Task prompt: Look through the data below and count each line where the word "Documents" appears. Reply with the count alone.

Collected data entries:
----
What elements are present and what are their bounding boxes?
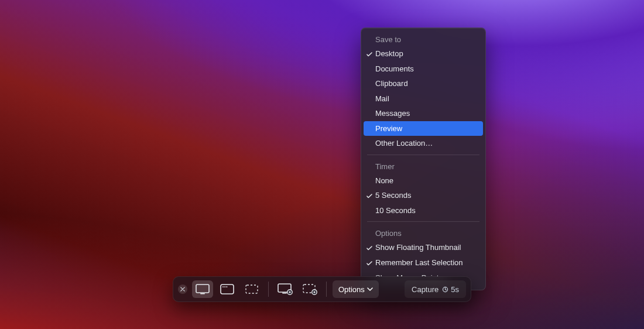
chevron-down-icon: [367, 287, 373, 291]
options-menu: Save to Desktop Documents Clipboard Mail…: [361, 28, 486, 290]
menu-section-title-timer: Timer: [361, 159, 485, 173]
options-button[interactable]: Options: [333, 280, 379, 298]
menu-section-title-options: Options: [361, 225, 485, 240]
menu-item-show-floating-thumbnail[interactable]: Show Floating Thumbnail: [361, 240, 485, 255]
check-icon: [366, 192, 373, 199]
record-entire-screen-button[interactable]: [275, 280, 296, 298]
svg-point-5: [226, 286, 227, 287]
capture-selection-icon: [245, 284, 259, 294]
menu-item-documents[interactable]: Documents: [361, 61, 485, 77]
svg-rect-8: [282, 293, 287, 294]
menu-item-remember-last-selection[interactable]: Remember Last Selection: [361, 255, 485, 270]
menu-item-other-location[interactable]: Other Location…: [361, 136, 485, 151]
record-entire-screen-icon: [278, 283, 293, 295]
menu-item-label: Desktop: [375, 49, 403, 58]
menu-item-label: Messages: [375, 109, 410, 118]
capture-window-button[interactable]: [217, 280, 238, 298]
svg-rect-2: [221, 285, 234, 294]
menu-item-desktop[interactable]: Desktop: [361, 46, 485, 61]
menu-item-messages[interactable]: Messages: [361, 106, 485, 121]
menu-item-label: Clipboard: [375, 79, 408, 88]
menu-item-label: None: [375, 176, 393, 185]
menu-item-timer-10s[interactable]: 10 Seconds: [361, 203, 485, 218]
timer-icon: [442, 286, 448, 293]
check-icon: [366, 259, 373, 266]
capture-timer: 5s: [442, 285, 459, 294]
close-button[interactable]: [178, 285, 187, 294]
svg-point-4: [224, 286, 225, 287]
svg-point-11: [289, 291, 290, 293]
record-selection-icon: [302, 283, 317, 295]
menu-item-timer-5s[interactable]: 5 Seconds: [361, 188, 485, 203]
menu-item-clipboard[interactable]: Clipboard: [361, 76, 485, 91]
svg-rect-1: [200, 293, 205, 294]
capture-entire-screen-icon: [196, 284, 210, 294]
capture-button-label: Capture: [412, 285, 439, 294]
svg-rect-6: [246, 285, 258, 293]
check-icon: [366, 244, 373, 251]
capture-timer-text: 5s: [451, 285, 459, 294]
menu-item-label: Show Floating Thumbnail: [375, 243, 461, 252]
svg-point-15: [313, 291, 315, 293]
menu-item-preview[interactable]: Preview: [364, 121, 483, 136]
toolbar-separator: [268, 282, 269, 297]
capture-selection-button[interactable]: [241, 280, 262, 298]
menu-item-label: 5 Seconds: [375, 191, 411, 200]
toolbar-separator: [326, 282, 327, 297]
menu-item-label: Documents: [375, 64, 414, 73]
menu-item-timer-none[interactable]: None: [361, 173, 485, 189]
capture-window-icon: [220, 284, 234, 294]
menu-section-title-save-to: Save to: [361, 32, 485, 46]
svg-rect-0: [196, 285, 209, 293]
screenshot-toolbar: Options Capture 5s: [173, 276, 471, 302]
menu-item-label: 10 Seconds: [375, 206, 416, 215]
menu-divider: [367, 155, 479, 155]
menu-divider: [367, 221, 479, 222]
record-selection-button[interactable]: [299, 280, 320, 298]
options-button-label: Options: [338, 285, 365, 294]
menu-item-label: Other Location…: [375, 139, 433, 148]
svg-point-3: [222, 286, 224, 287]
capture-button[interactable]: Capture 5s: [405, 280, 466, 298]
menu-item-label: Remember Last Selection: [375, 258, 463, 267]
menu-item-label: Preview: [375, 124, 402, 133]
capture-entire-screen-button[interactable]: [192, 280, 213, 298]
menu-item-label: Mail: [375, 94, 389, 103]
menu-item-mail[interactable]: Mail: [361, 91, 485, 107]
check-icon: [366, 50, 373, 57]
close-icon: [180, 287, 185, 292]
----
Output below: 3